• **Problem details**:
A faithful copy of the data is what is wanted, minus any pictures.

• **Records contained in a dataset**:
*****

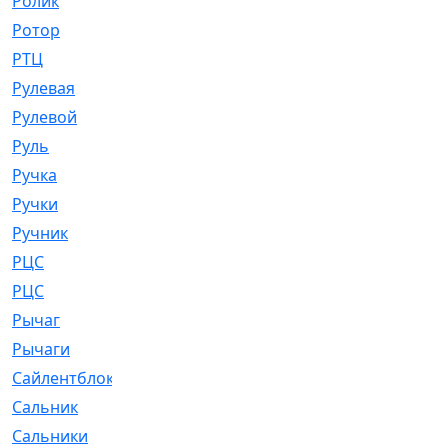
Ролик
[790]
Ротор
[2]
РТЦ
[475]
Рулевая
[974]
Рулевой
[585]
Руль
[12]
Ручка
[29]
Ручки
[3]
Ручник
[11]
РЦC
[12]
РЦС
[84]
Рычаг
[588]
Рычаги
[3]
Сайлентблок
[4208]
Сальник
[4340]
Сальники
[123]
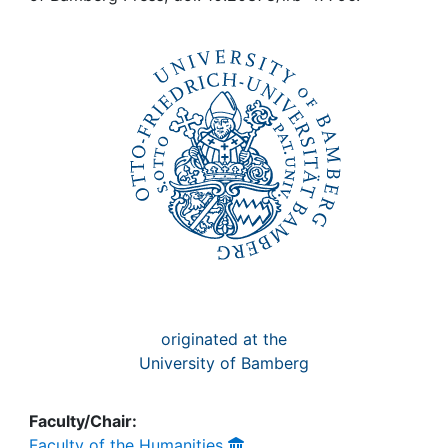
Awards
My FIS
Help
originated at the
University of Bamberg
Faculty/Chair:
Faculty of the Humanities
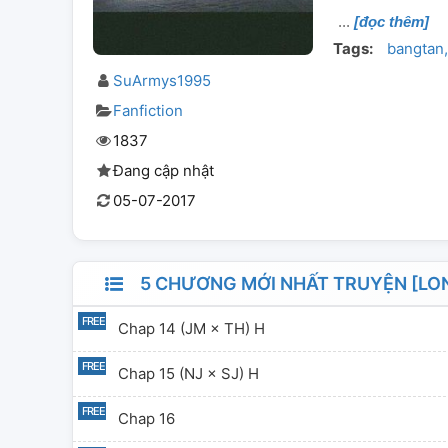
[đọc thêm]
Tags:
bangtan
SuArmys1995
Fanfiction
1837
Đang cập nhật
05-07-2017
5 CHƯƠNG MỚI NHẤT TRUYỆN [LO
Chap 14 (JM × TH) H
Chap 15 (NJ × SJ) H
Chap 16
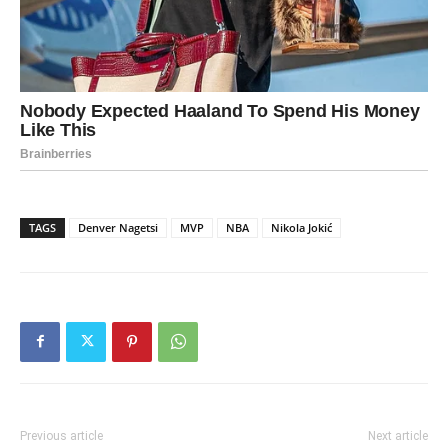
TAGS
Denver Nagetsi
MVP
NBA
Nikola Jokić
Previous article
Next article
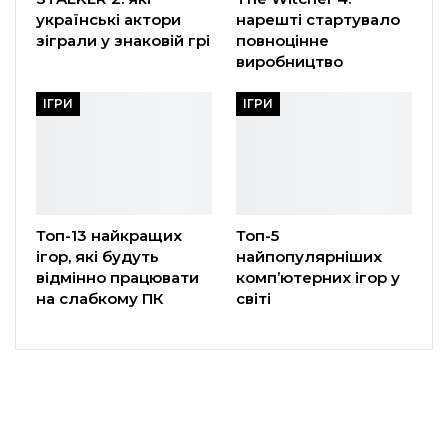
українські актори
нарешті стартувало
зіграли у знаковій грі
повноцінне
виробництво
ІГРИ
ІГРИ
Топ-13 найкращих
Топ-5
ігор, які будуть
найпопулярніших
відмінно працювати
комп’ютерних ігор у
на слабкому ПК
світі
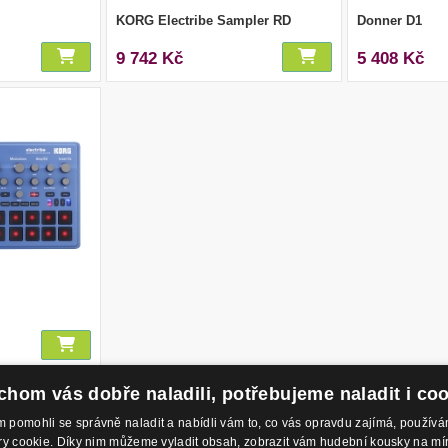
KORG Electribe Sampler RD
Donner D1
9 742 Kč
5 408 Kč
hom vás dobře naladili, potřebujeme naladit i co
1
pomohli se správně naladit a nabídli vám to, co vás opravdu zajímá, použí
 cookie. Díky nim můžeme vyladit obsah, zobrazit vám hudební kousky na míru 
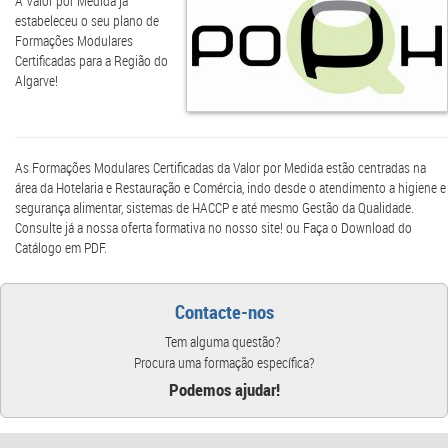
A Valor por Medida já
estabeleceu o seu plano de
Formações Modulares
Certificadas para a Região do
Algarve!
As Formações Modulares Certificadas da Valor por Medida estão centradas na
área da Hotelaria e Restauração e Comércia, indo desde o atendimento a higiene e
segurança alimentar, sistemas de HACCP e até mesmo Gestão da Qualidade.
Consulte já a nossa oferta formativa no nosso site! ou Faça o Download do
Catálogo em PDF.
Contacte-nos
Tem alguma questão?
Procura uma formação específica?
Podemos ajudar!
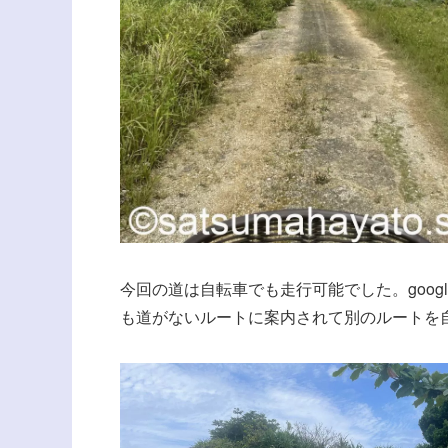
今回の道は自転車でも走行可能でした。goog
も道がないルートに案内されて別のルートを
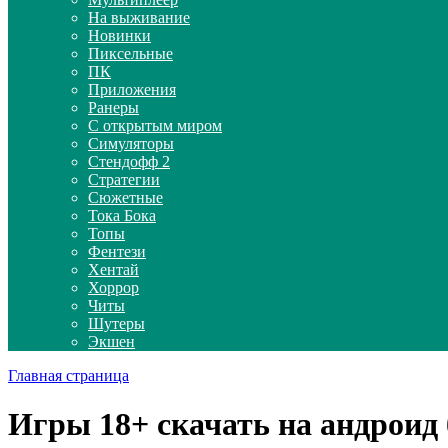
На выживание
Новинки
Пиксельные
ПК
Приложения
Ранеры
С открытым миром
Симуляторы
Стендофф 2
Стратегии
Сюжетные
Тока Бока
Топы
Фентези
Хентай
Хоррор
Читы
Шутеры
Экшен
Главная страница
Игры 18+ скачать на андроид 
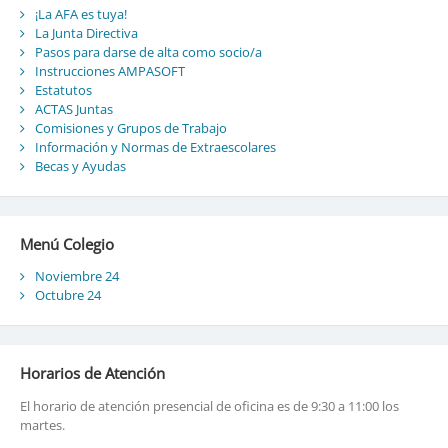
¡La AFA es tuya!
La Junta Directiva
Pasos para darse de alta como socio/a
Instrucciones AMPASOFT
Estatutos
ACTAS Juntas
Comisiones y Grupos de Trabajo
Información y Normas de Extraescolares
Becas y Ayudas
Menú Colegio
Noviembre 24
Octubre 24
Horarios de Atención
El horario de atención presencial de oficina es de 9:30 a 11:00 los
martes.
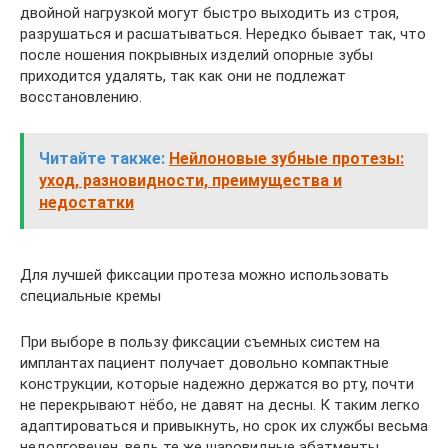
двойной нагрузкой могут быстро выходить из строя,
разрушаться и расшатываться. Нередко бывает так, что
после ношения покрывных изделий опорные зубы
приходится удалять, так как они не подлежат
восстановлению.
Читайте также:
Нейлоновые зубные протезы:
уход, разновидности, преимущества и
недостатки
Для лучшей фиксации протеза можно использовать
специальные кремы
При выборе в пользу фиксации съемных систем на
имплантах пациент получает довольно компактные
конструкции, которые надежно держатся во рту, почти
не перекрывают нёбо, не давят на десны. К таким легко
адаптироваться и привыкнуть, но срок их службы весьма
недолговечен, ведь те же шаровидные абатменты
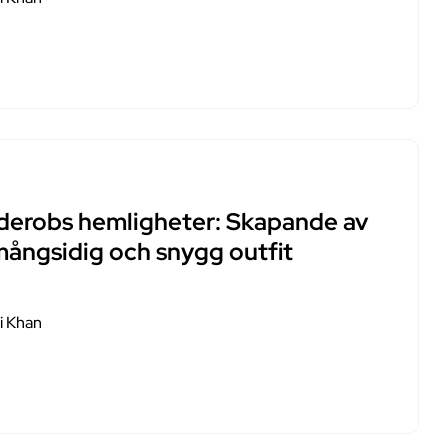
derobs hemligheter: Skapande av
mångsidig och snygg outfit
i Khan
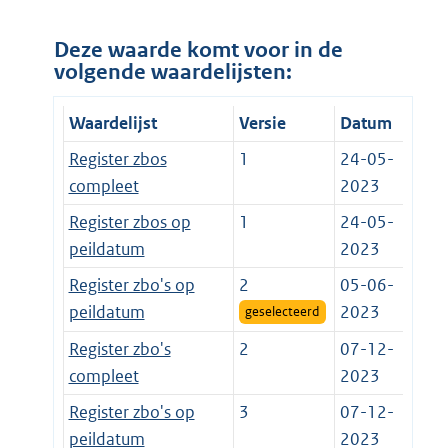
Deze waarde komt voor in de
volgende waardelijsten:
Waardelijst
Versie
Datum
Register zbos
1
24-05-
compleet
2023
Register zbos op
1
24-05-
peildatum
2023
Register zbo's op
2
05-06-
peildatum
2023
geselecteerd
Register zbo's
2
07-12-
compleet
2023
Register zbo's op
3
07-12-
peildatum
2023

*****

• **Exercise response**:
Ролик
[790]
Ротор
[2]
РТЦ
[475]
Рулевая
[974]
Рулевой
[585]
Руль
[12]
Ручка
[29]
Ручки
[3]
Ручник
[11]
РЦC
[12]
РЦС
[84]
Рычаг
[588]
Рычаги
[3]
Сайлентблок
[4208]
Сальник
[4340]
Сальники
[123]
Awards
My FIS
Help
originated at the
University of Bamberg
Faculty/Chair:
Faculty of the Humanities
[đọc thêm]
Tags:
bangtan
SuArmys1995
Fanfiction
1837
Đang cập nhật
05-07-2017
5 CHƯƠNG MỚI NHẤT TRUYỆN [LO
Chap 14 (JM × TH) H
Chap 15 (NJ × SJ) H
Chap 16
TAGS
Denver Nagetsi
MVP
NBA
Nikola Jokić
Previous article
Next article
українські актори
нарешті стартувало
зіграли у знаковій грі
повноцінне
виробництво
ІГРИ
ІГРИ
Топ-13 найкращих
Топ-5
ігор, які будуть
найпопулярніших
відмінно працювати
комп’ютерних ігор у
на слабкому ПК
світі
KORG Electribe Sampler RD
Donner D1
9 742 Kč
5 408 Kč
hom vás dobře naladili, potřebujeme naladit i co
1
pomohli se správně naladit a nabídli vám to, co vás opravdu zajímá, použí
 cookie. Díky nim můžeme vyladit obsah, zobrazit vám hudební kousky na míru 
A Valor por Medida já
estabeleceu o seu plano de
Formações Modulares
Certificadas para a Região do
Algarve!
As Formações Modulares Certificadas da Valor por Medida estão centradas na
área da Hotelaria e Restauração e Comércia, indo desde o atendimento a higiene e
segurança alimentar, sistemas de HACCP e até mesmo Gestão da Qualidade.
Consulte já a nossa oferta formativa no nosso site! ou Faça o Download do
Catálogo em PDF.
Contacte-nos
Tem alguma questão?
Procura uma formação específica?
Podemos ajudar!
今回の道は自転車でも走行可能でした。goog
も道がないルートに案内されて別のルートを
На выживание
Новинки
Пиксельные
ПК
Приложения
Ранеры
С открытым миром
Симуляторы
Стендофф 2
Стратегии
Сюжетные
Тока Бока
Топы
Фентези
Хентай
Хоррор
Читы
Шутеры
Экшен
Главная страница
Игры 18+ скачать на андроид 
¡La AFA es tuya!
La Junta Directiva
Pasos para darse de alta como socio/a
Instrucciones AMPASOFT
Estatutos
ACTAS Juntas
Comisiones y Grupos de Trabajo
Información y Normas de Extraescolares
Becas y Ayudas
Menú Colegio
Noviembre 24
Octubre 24
Horarios de Atención
El horario de atención presencial de oficina es de 9:30 a 11:00 los
martes.
двойной нагрузкой могут быстро выходить из строя,
разрушаться и расшатываться. Нередко бывает так, что
после ношения покрывных изделий опорные зубы
приходится удалять, так как они не подлежат
восстановлению.
Читайте также:
Нейлоновые зубные протезы:
уход, разновидности, преимущества и
недостатки
Для лучшей фиксации протеза можно использовать
специальные кремы
При выборе в пользу фиксации съемных систем на
имплантах пациент получает довольно компактные
конструкции, которые надежно держатся во рту, почти
не перекрывают нёбо, не давят на десны. К таким легко
адаптироваться и привыкнуть, но срок их службы весьма
недолговечен, ведь те же шаровидные абатменты
derobs hemligheter: Skapande av
mångsidig och snygg outfit
i Khan
Deze waarde komt voor in de
volgende waardelijsten:
Waardelijst
Versie
Datum
Register zbos
1
24-05-
compleet
2023
Register zbos op
1
24-05-
peildatum
2023
Register zbo's op
2
05-06-
peildatum
2023
geselecteerd
Register zbo's
2
07-12-
compleet
2023
Register zbo's op
3
07-12-
peildatum
2023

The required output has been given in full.